#### [Task prompt]
The required answer is a copy of each line in the entries below that includes "Skydio".

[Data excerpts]
• • • • • • •

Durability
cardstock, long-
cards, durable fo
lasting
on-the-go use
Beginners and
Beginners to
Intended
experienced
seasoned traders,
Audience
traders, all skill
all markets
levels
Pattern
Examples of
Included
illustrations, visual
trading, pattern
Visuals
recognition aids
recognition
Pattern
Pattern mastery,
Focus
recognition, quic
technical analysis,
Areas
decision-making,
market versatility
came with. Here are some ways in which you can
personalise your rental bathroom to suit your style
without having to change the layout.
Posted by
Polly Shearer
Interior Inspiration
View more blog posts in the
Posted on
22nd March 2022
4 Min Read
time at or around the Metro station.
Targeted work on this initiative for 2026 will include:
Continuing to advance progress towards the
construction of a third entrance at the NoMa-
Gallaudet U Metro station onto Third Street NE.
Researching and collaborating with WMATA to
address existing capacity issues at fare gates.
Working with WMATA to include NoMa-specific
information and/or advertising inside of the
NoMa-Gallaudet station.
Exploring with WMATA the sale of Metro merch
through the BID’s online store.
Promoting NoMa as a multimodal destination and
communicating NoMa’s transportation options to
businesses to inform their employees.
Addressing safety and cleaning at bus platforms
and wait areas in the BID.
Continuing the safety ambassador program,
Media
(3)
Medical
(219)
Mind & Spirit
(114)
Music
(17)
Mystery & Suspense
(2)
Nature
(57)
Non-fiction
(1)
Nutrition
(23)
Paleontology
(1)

• • • • • • •

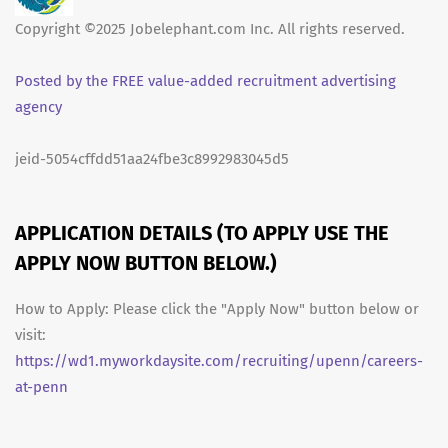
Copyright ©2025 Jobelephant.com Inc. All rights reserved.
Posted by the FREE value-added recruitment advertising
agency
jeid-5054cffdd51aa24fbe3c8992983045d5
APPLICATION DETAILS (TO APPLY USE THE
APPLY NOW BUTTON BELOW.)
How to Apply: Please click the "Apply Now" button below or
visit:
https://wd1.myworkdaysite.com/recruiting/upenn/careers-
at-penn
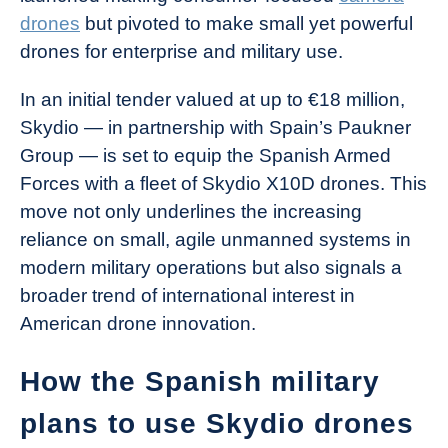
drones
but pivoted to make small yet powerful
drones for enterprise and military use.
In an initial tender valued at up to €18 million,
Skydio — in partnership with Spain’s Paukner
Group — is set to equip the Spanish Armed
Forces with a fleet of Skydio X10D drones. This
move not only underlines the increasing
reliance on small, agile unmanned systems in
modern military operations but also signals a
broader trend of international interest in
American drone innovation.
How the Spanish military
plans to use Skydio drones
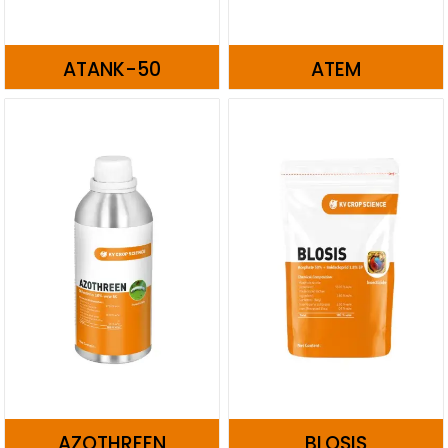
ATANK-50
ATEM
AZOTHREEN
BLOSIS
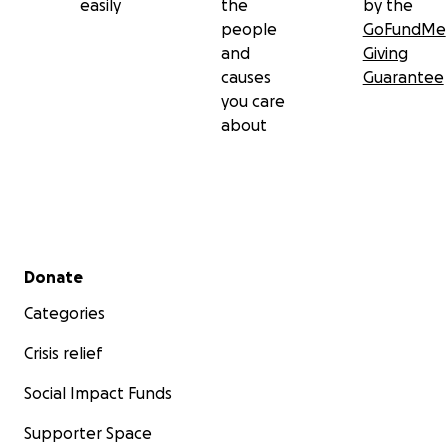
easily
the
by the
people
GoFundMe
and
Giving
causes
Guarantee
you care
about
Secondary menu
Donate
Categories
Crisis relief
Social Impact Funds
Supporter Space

• • • • • • •

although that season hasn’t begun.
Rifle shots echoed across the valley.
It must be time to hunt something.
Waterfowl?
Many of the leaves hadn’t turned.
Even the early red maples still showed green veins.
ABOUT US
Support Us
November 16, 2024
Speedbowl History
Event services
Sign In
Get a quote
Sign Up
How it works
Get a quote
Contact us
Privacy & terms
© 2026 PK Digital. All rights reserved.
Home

• • • • • • •

#### [Finished task]
Skydio — in partnership with Spain’s Paukner
Forces with a fleet of Skydio X10D drones. This
plans to use Skydio drones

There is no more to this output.